PRONONCE PUBLIQUEMENT LE : 06 MAI 2025
Expéditions – pièces (1) – Exécutoire (2)
à Me Fany KUCKLICK (1-2)
Me Laurent MULLER (1-2)
le
Monsieur [Z] [P] né le 12 janvier 1991 à Ghazni (Afghanistan) et Madame [X] [C] épouse [P] née le 10 avril 1988 à Isfahan (Iran) se sont mariés le 31 mars 2018 devant l’officier d’état civil de la commune de Isfahan (Iran), sans faire précéder leur union d’un contrat de mariage préalable.
Aucun enfant n’est issu de cette union.
Par assignation en date du 04 septembre 2023, Madame [X] [C] épouse [P] a saisi le Juge aux affaires familiales du tribunal judiciaire de METZ d’une demande en divorce sans en préciser le fondement.
Par ordonnance en date du 23 novembre 2023, le Juge de la mise en état a notamment :
— déclaré la juridiction compétente et la loi française applicable ;
— donné acte aux époux de ce qu’ils déclarent vivre séparément depuis le 21 octobre 2022 ;
— attribué à Monsieur [Z] [P], pour la durée de la procédure, la jouissance des droits locatifs sur le domicile conjugal situé 50 rue Dupont des Loges, 57000 METZ, ainsi que la jouissance du mobilier du ménage, à charge pour lui de régler le loyer et les charges relatives à l’occupation du logement, sous réserve des droits du bailleur ;
— attribué à Monsieur [Z] [P] pour la durée de la procédure, la jouissance du véhicule TOYOTA COROLLA ;
— ordonné à chacun des époux de remettre à son conjoint ses vêtements et objets personnels ;
— condamné Monsieur [Z] [P] à verser à Madame [X] [C] épouse [P] une pension alimentaire mensuelle de 500 euros (cinq cents euros) au titre du devoir de secours, avec indexation ;
— débouté Madame [X] [C] épouse [P] de sa demande d’une provision d’un montant de 7.500 euros à valoir sur ses droits dans la liquidation du régime matrimonial ;
— renvoyé l’instruction de l’affaire à la mise en état ;
— invité Madame [X] [C] épouse [P] à conclure en précisant le fondement de sa demande en divorce.

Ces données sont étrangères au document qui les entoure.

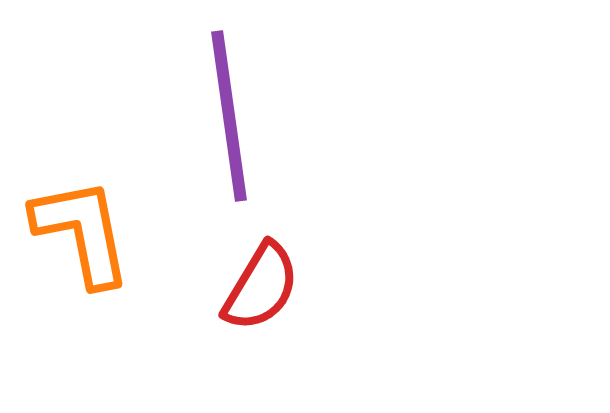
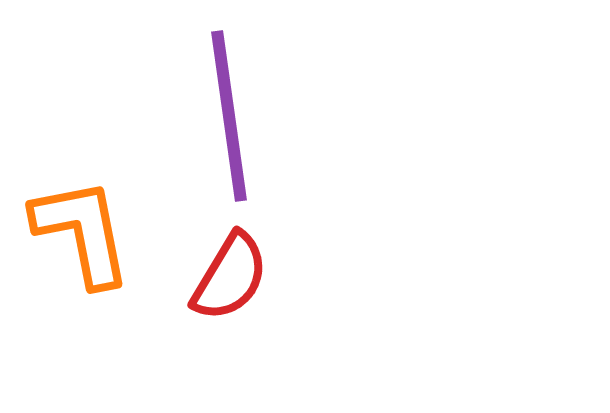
red semicircle: moved 31 px left, 10 px up
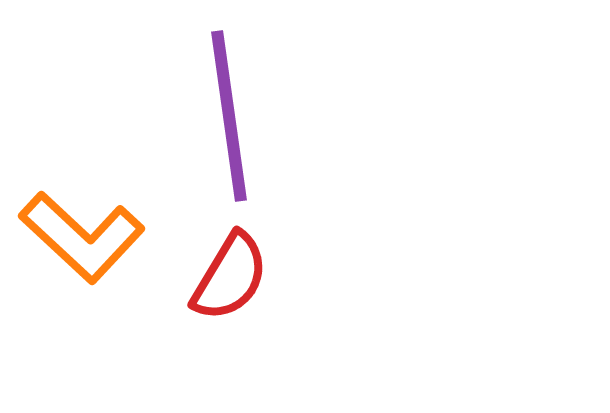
orange L-shape: moved 5 px down; rotated 144 degrees clockwise
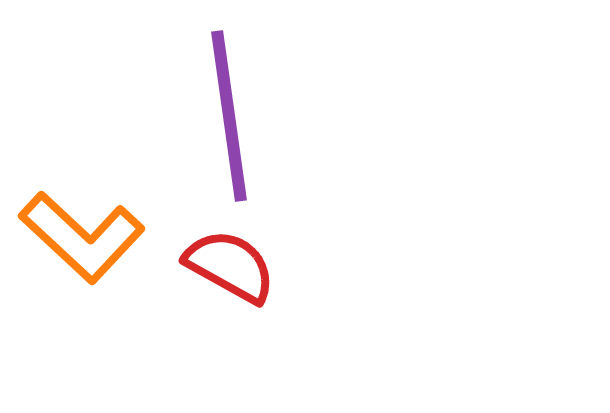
red semicircle: moved 11 px up; rotated 92 degrees counterclockwise
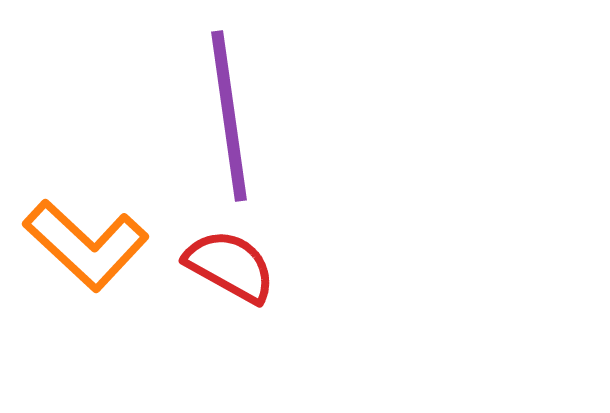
orange L-shape: moved 4 px right, 8 px down
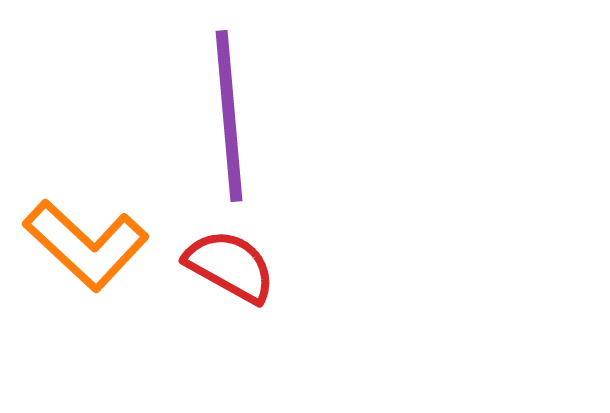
purple line: rotated 3 degrees clockwise
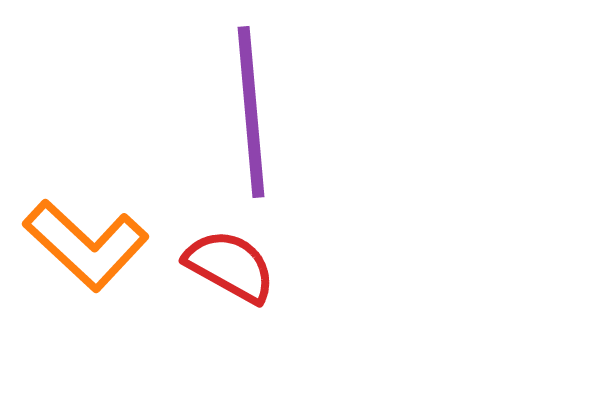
purple line: moved 22 px right, 4 px up
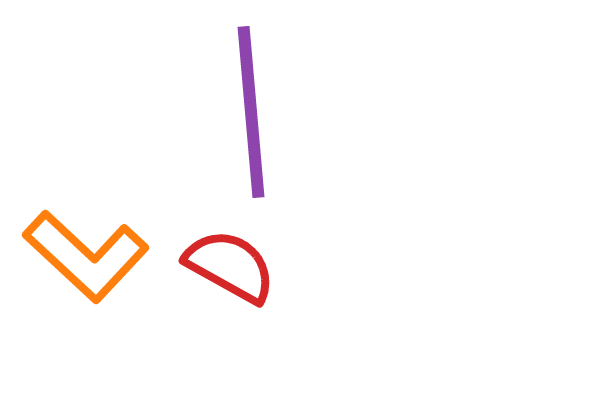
orange L-shape: moved 11 px down
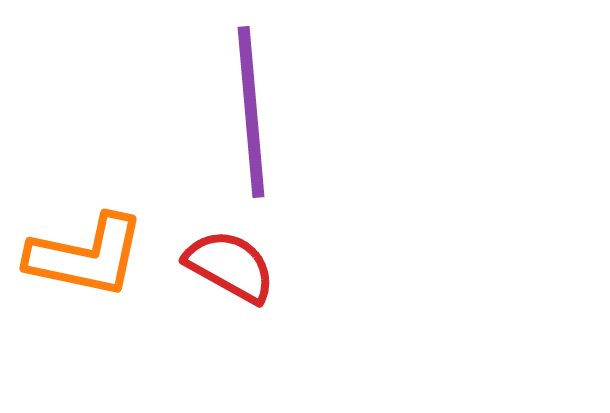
orange L-shape: rotated 31 degrees counterclockwise
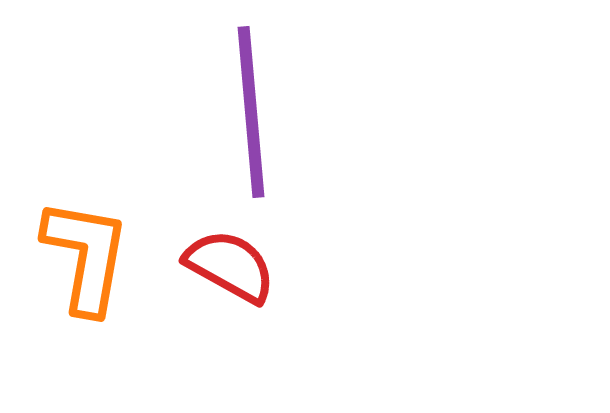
orange L-shape: rotated 92 degrees counterclockwise
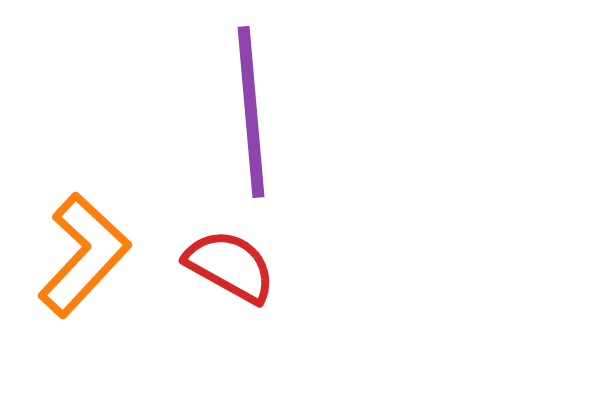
orange L-shape: moved 2 px left, 1 px up; rotated 33 degrees clockwise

Aux termes de ses dernières conclusions récapitulatives et responsives n°2 enregistrées au greffe le 29 mai 2024, auxquelles il est renvoyé pour plus ample exposé des prétentions et moyens, Madame [X] [C] épouse [P] sollicite le prononcé du divorce sur le fondement de l’article 237 du Code civil, et en outre :
— la publication conformément à la loi et la mention du dispositif du jugement à intervenir en marge de l’acte de mariage des époux dressé ainsi qu’en marge de l’acte de naissance des époux ;
— que les parties soient renvoyées à procéder amiablement aux opérations de compte, liquidation et partage de leurs intérêts et, en cas de litige, qu’elles soient invitées en tant que de besoin, à saisir le Tribunal Judiciaire compétent pour l’ouverture de la procédure de partage judiciaire ;
— la fixation de la date des effets du divorce au jour de la demande ;
— le rappel de ce que le divorce emporte révocation de plein droit des avantages matrimoniaux qui ne prennent effet qu’à l dissolution du régime matrimonial ou au décès de l’un des époux et des dispositions à cause de mort, accordées par un époux envers son conjoint par contrat de mariage ou pendant l’union ;
— la reprise par Madame [X] [C] épouse [P] de l’usage de son nom patronymique ;
— la condamnation de Monsieur [Z] [P] à verser à Madame [X] [C] épouse [P] une prestation compensatoire en capital à d’un montant de 10 000 euros ;
— qu’il soit statué ce que de droit quant aux frais et dépens.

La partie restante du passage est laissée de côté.